If a line below contains the string "هناك", return that line.
Excerpted data Block Start
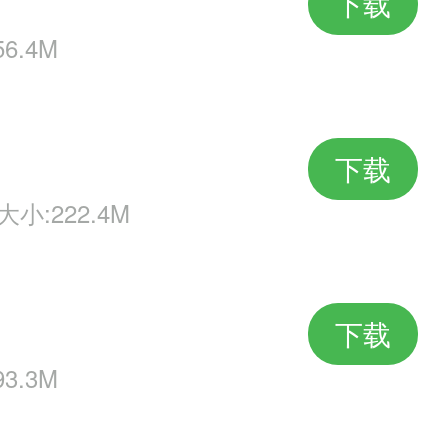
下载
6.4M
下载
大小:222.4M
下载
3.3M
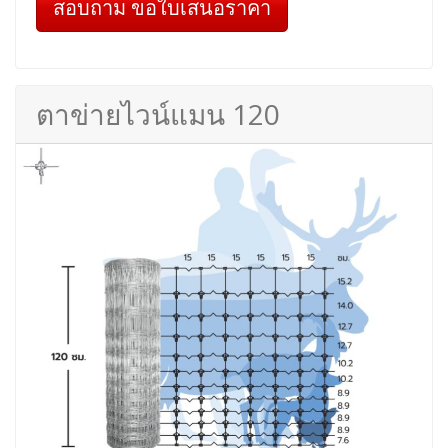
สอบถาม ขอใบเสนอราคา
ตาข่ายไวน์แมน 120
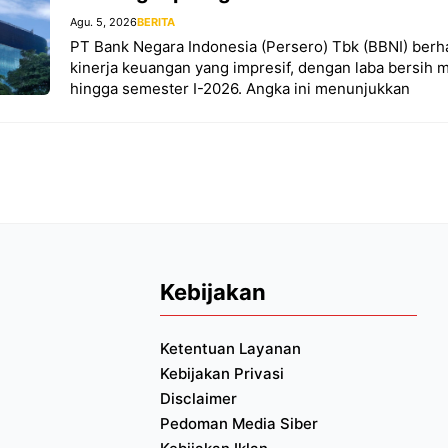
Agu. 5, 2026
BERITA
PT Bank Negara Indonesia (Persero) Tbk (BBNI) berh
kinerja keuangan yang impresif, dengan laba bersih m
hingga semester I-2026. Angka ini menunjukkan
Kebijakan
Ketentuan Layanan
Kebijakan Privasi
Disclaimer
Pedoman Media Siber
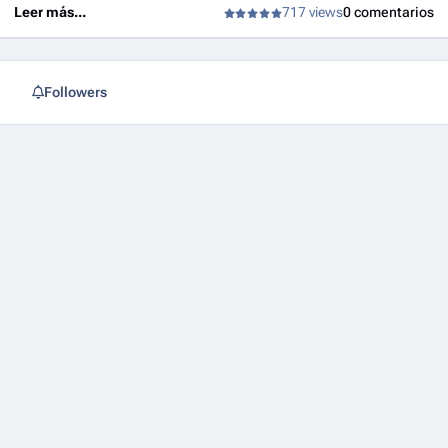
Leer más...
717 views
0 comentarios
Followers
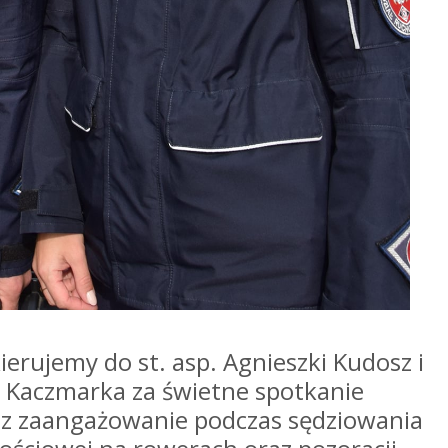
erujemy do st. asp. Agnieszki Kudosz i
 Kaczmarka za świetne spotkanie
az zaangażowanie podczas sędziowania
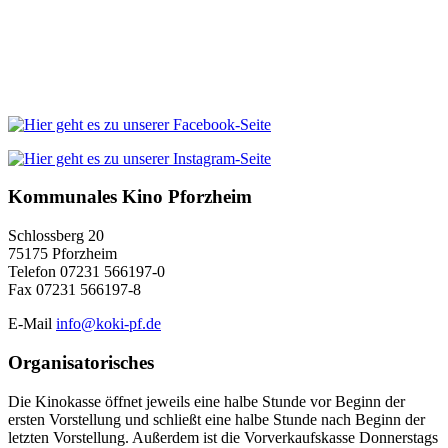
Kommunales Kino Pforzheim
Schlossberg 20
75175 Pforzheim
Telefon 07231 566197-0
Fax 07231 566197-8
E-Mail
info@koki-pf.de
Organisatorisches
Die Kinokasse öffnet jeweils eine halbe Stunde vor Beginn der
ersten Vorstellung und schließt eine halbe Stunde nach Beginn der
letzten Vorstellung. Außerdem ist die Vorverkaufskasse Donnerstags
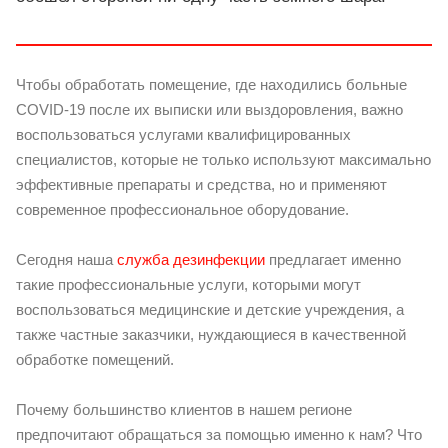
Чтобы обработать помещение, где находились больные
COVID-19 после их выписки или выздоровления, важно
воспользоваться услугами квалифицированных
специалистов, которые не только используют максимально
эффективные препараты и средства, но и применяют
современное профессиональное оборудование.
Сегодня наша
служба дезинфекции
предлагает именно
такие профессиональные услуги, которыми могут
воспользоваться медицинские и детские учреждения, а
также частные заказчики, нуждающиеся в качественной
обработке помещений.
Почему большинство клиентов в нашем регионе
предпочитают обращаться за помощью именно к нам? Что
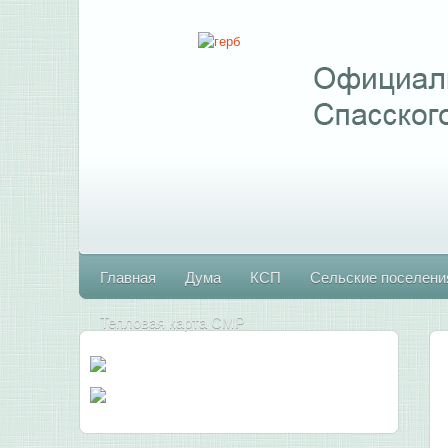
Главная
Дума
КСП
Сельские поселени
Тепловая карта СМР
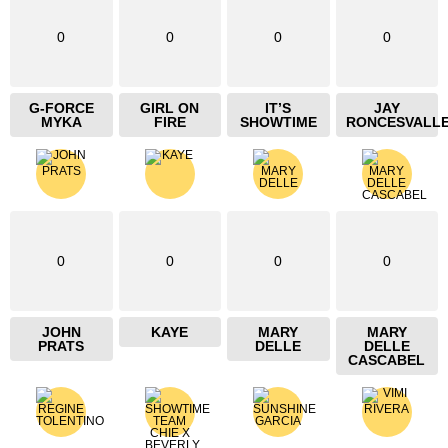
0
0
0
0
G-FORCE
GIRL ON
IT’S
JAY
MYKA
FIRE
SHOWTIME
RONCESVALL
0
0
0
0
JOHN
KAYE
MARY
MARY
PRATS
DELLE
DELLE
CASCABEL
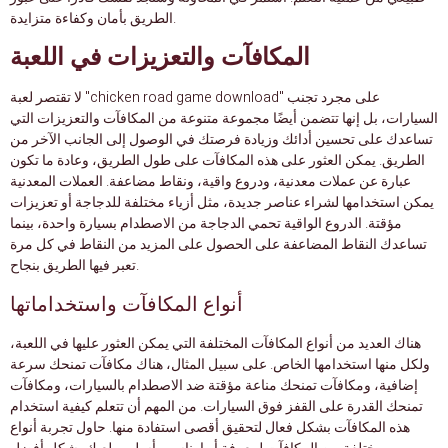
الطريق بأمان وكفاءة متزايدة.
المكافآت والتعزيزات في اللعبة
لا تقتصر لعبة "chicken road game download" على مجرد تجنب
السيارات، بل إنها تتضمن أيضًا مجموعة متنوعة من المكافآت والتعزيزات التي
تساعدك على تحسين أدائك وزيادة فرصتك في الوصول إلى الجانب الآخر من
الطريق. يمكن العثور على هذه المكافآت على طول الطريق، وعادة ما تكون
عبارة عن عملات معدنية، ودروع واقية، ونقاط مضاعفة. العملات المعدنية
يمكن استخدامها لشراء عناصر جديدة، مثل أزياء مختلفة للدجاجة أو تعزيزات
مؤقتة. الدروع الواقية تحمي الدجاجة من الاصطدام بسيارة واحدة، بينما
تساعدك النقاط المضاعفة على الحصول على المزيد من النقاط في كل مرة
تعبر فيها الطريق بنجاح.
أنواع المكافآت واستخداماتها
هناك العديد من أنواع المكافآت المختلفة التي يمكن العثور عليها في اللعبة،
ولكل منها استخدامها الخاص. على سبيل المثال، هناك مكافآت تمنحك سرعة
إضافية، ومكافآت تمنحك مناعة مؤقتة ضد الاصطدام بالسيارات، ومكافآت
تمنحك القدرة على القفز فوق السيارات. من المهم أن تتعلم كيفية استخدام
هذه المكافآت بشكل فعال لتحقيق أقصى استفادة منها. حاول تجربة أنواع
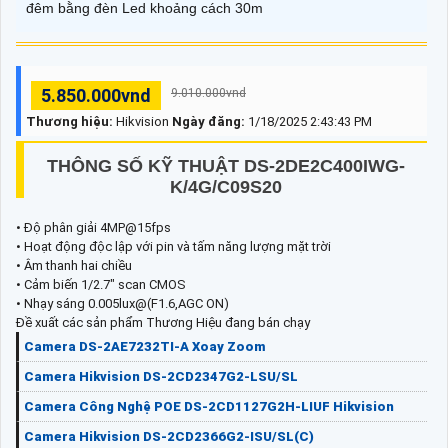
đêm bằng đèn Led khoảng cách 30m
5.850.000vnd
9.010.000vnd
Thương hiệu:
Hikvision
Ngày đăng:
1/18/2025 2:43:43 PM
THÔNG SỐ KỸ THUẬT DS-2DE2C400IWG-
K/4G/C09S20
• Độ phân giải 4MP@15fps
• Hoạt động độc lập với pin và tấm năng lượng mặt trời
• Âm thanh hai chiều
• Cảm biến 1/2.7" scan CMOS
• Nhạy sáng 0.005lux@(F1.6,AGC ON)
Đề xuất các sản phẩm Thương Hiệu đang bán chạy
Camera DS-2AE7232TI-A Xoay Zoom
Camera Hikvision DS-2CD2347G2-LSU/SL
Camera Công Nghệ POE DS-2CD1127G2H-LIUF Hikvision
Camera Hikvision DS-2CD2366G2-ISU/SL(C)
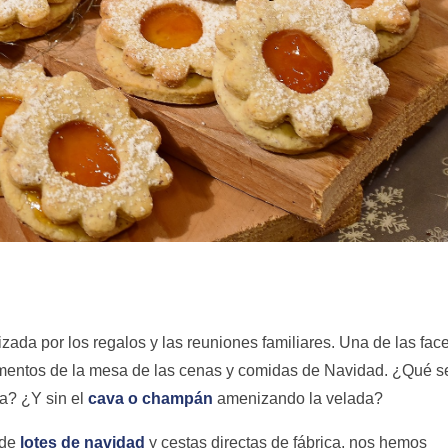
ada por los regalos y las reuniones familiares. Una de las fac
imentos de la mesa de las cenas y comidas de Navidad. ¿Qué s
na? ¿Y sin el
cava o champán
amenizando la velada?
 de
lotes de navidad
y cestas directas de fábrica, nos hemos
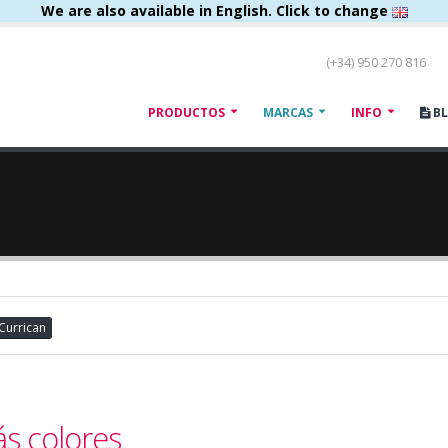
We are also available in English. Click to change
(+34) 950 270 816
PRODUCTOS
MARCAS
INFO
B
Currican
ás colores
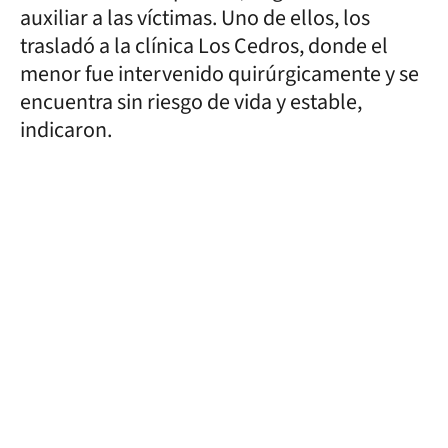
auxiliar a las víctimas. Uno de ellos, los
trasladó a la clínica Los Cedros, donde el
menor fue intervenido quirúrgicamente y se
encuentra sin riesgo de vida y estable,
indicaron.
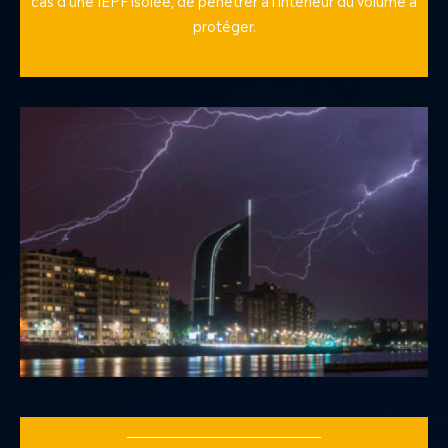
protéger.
Excerpted data Block End
Result for this exercise:
هناك العديد من أنواع المكافآت المختلفة التي يمكن العثور عليها في اللعبة،
ولكل منها استخدامها الخاص. على سبيل المثال، هناك مكافآت تمنحك سرعة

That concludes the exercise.